■ **What you need to do**
Print the listing in its entirety and exactly, leaving out images.

==== Supplied records

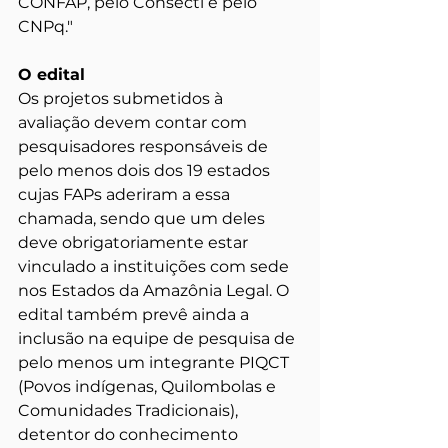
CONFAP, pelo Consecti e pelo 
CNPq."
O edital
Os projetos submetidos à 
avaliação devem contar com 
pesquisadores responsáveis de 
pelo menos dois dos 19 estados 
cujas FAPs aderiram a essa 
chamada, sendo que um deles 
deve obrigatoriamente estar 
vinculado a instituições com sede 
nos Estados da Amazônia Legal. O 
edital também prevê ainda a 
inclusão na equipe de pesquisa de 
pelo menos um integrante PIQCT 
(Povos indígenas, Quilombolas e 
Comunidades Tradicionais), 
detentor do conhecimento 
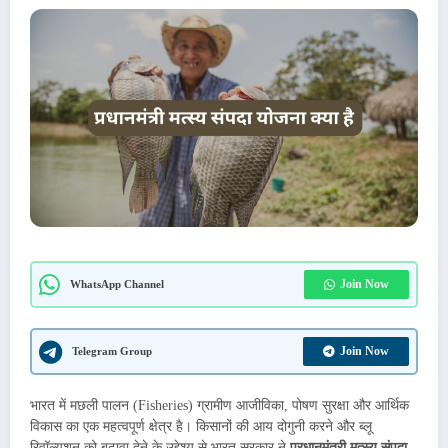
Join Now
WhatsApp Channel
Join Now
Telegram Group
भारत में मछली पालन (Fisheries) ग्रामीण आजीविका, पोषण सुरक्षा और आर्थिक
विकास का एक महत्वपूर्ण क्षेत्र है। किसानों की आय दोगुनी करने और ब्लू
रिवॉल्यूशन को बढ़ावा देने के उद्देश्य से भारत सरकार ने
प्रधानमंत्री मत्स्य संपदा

========

■ **Answer box**
CONFAP, pelo Consecti e pelo 
CNPq."
O edital
Os projetos submetidos à 
avaliação devem contar com 
pesquisadores responsáveis de 
pelo menos dois dos 19 estados 
cujas FAPs aderiram a essa 
chamada, sendo que um deles 
deve obrigatoriamente estar 
vinculado a instituições com sede 
nos Estados da Amazônia Legal. O 
edital também prevê ainda a 
inclusão na equipe de pesquisa de 
pelo menos um integrante PIQCT 
(Povos indígenas, Quilombolas e 
Comunidades Tradicionais), 
detentor do conhecimento 
Join Now
WhatsApp Channel
Join Now
Telegram Group
भारत में मछली पालन (Fisheries) ग्रामीण आजीविका, पोषण सुरक्षा और आर्थिक
विकास का एक महत्वपूर्ण क्षेत्र है। किसानों की आय दोगुनी करने और ब्लू
रिवॉल्यूशन को बढ़ावा देने के उद्देश्य से भारत सरकार ने
प्रधानमंत्री मत्स्य संपदा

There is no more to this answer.